[Stored data]
════

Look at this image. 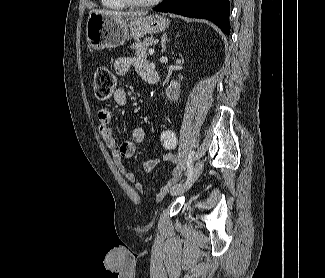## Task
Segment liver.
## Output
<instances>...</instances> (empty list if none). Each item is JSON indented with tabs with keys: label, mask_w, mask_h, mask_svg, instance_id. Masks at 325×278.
<instances>
[{
	"label": "liver",
	"mask_w": 325,
	"mask_h": 278,
	"mask_svg": "<svg viewBox=\"0 0 325 278\" xmlns=\"http://www.w3.org/2000/svg\"><path fill=\"white\" fill-rule=\"evenodd\" d=\"M92 12H97L103 15L112 16L116 18H121L124 16L137 17V16H144L147 14V12H119V11L98 10V9H93L90 11V13Z\"/></svg>",
	"instance_id": "6515ba94"
}]
</instances>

════

TASK OBJECTIVE:
In the records above, return only the line that contains "Segment liver." and every line after it through the last, exactly as they appear.

TASK SOLUTION:
Segment liver.
## Output
<instances>...</instances> (empty list if none). Each item is JSON indented with tabs with keys: label, mask_w, mask_h, mask_svg, instance_id. Masks at 325×278.
<instances>
[{
	"label": "liver",
	"mask_w": 325,
	"mask_h": 278,
	"mask_svg": "<svg viewBox=\"0 0 325 278\" xmlns=\"http://www.w3.org/2000/svg\"><path fill=\"white\" fill-rule=\"evenodd\" d=\"M92 12H97L103 15L112 16L116 18H121L124 16L137 17V16H144L147 14V12H119V11L98 10V9H93L90 11V13Z\"/></svg>",
	"instance_id": "6515ba94"
}]
</instances>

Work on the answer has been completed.